Já a questão dos equipamentos trazidos para o evento, o headliner Rammstein deu um show de técnica e pirotecnia em sua apresentação que impressionou a todos. Indo na contramão da grande maioria das bandas que fazem turnê pela América Latina, os ícones do metal alemão levaram 10 carretas de equipamentos para trazer o mesmo show que os fãs assistem na Europa e América do Norte. Foram diversos grids de luz que tinham movimentação constante, fogos de artifício, explosões e labaredas que roubaram a cena durante boa parte do espetáculo impecável trazido pelos alemães. Deu até vontade de esperar que mais bandas de rock trabalhem assim com pirotecnia e luzes, pois o efeito final e sua combinação com rock ficou simplesmente fenomenal.

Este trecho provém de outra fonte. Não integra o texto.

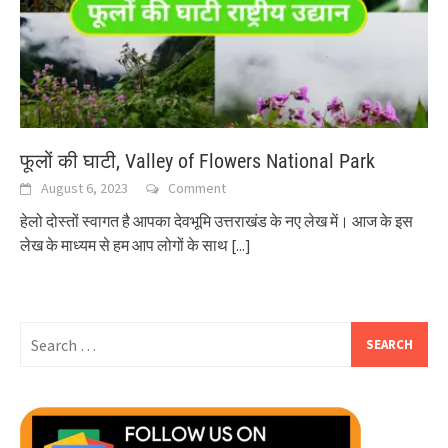
फूलों की घाटी, Valley of Flowers National Park
August 6, 2023
Comment
हेलो दोस्तों स्वागत है आपका देवभूमि उत्तराखंड के नए लेख में। आज के इस
लेख के माध्यम से हम आप लोगों के साथ
[...]
Search
for: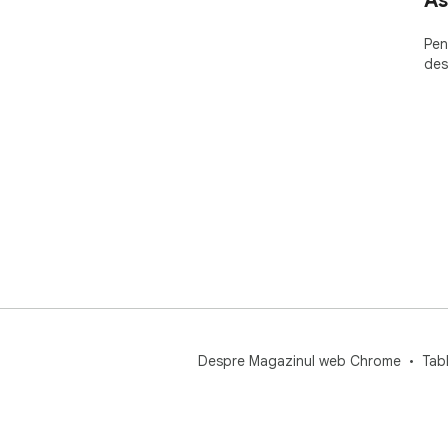
As
dis
Pen
des
Despre Magazinul web Chrome
Tab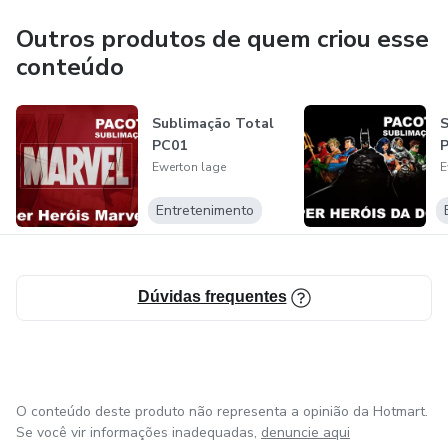
Outros produtos de quem criou esse
conteúdo
Sublimação Total
S
PC01
Ewerton lage
E
Entretenimento
Dúvidas frequentes
O conteúdo deste produto não representa a opinião da Hotmart.
Se você vir informações inadequadas,
denuncie aqui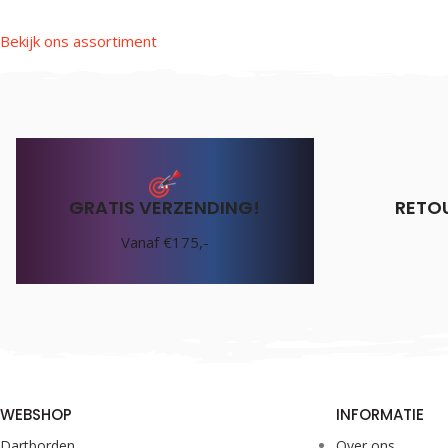
Bekijk ons assortiment
GRATIS VERZENDING!
RETO
Vanaf €175,-
WEBSHOP
INFORMATIE
Dartborden
Over ons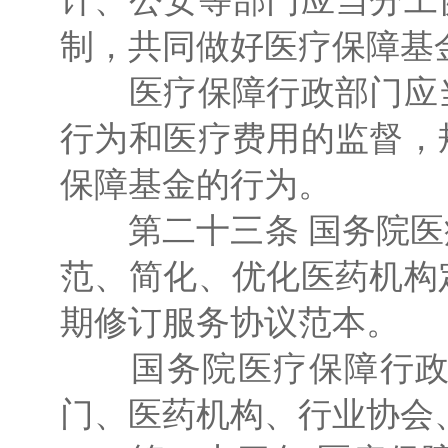
计、公安等部门应当分工
制，共同做好医疗保障基
医疗保障行政部门应当
行为和医疗费用的监督，
保障基金的行为。
第二十三条 国务院医
范、简化、优化医药机构
期修订服务协议范本。
国务院医疗保障行政部
门、医药机构、行业协会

14222370_1754078634863767_7902880906819557056_n

A área reduzida do festival fez com que todos os ambientes e ativações como a exposição de fotografia M.Rossi, o pula-pula da Sky e todas as atrações como feira de discos, tatuagens e lojas fossem acessadas mais facilmente, pois estavam próximas dos palcos. Já a área de alimentação contou com diversas opções de foodtrucks, todos concentrados em um espaço que ficou conhecido como Gas Town.

A cenografia também foi inspirada em grandes festivais de metal europeus e no filme Mad Max, deixando à mostra canos, placas de metal, estruturas, e pirotecnia por todas as partes, mostrando que o Maximus soube imprimir sua personalidade desde a primeira edição.

E o trabalho duro não foi só da produção não! Foi a primeira vez que nossos alunos tiveram funções em todas as áreas de um grande show, desde backstage, montagem, artístico, produção, operacional e funções no sistema cashless. Desde empulseiramento, solicitações de artistas, gradeamento, contagem de cadeiras, e até colocação de areia em algumas áreas do venue do evento, foram muitos os aprendizados! E eles mesmos contaram um pouco sobre a experiência para nós:

Bruna Covella, que participou da atividade como apoio do artístico, estava direto do backstage acompanhando a coordenação de horários e vans, além de montar kits do festival para os artistas e o credenciamento. “Como estava tudo dentro do planejado conseguimos aproveitar e ver os shows do Marilyn Manson e Rammstein, e eles foram incríveis e atenderam às expectativas com seus efeitos pirotécnicos e iluminação, que já estávamos sabendo desde a visita técnica. Foi uma experiência incrível!”

screenshot_7

Já a Soraya Mattar teve a experiência única de participar da desmontagem do show! “Gostei muito de poder acompanhar a desmontagem, por mais caótico que seja! Subir no palco e ver os equipamentos, as pessoas que estavam lá embaixo para ver os shows e nós lá trabalhando foi uma experiência incrível! O backstage também estava bem tranquilo e achei tudo muito organizado. Gostei muito mesmo!”.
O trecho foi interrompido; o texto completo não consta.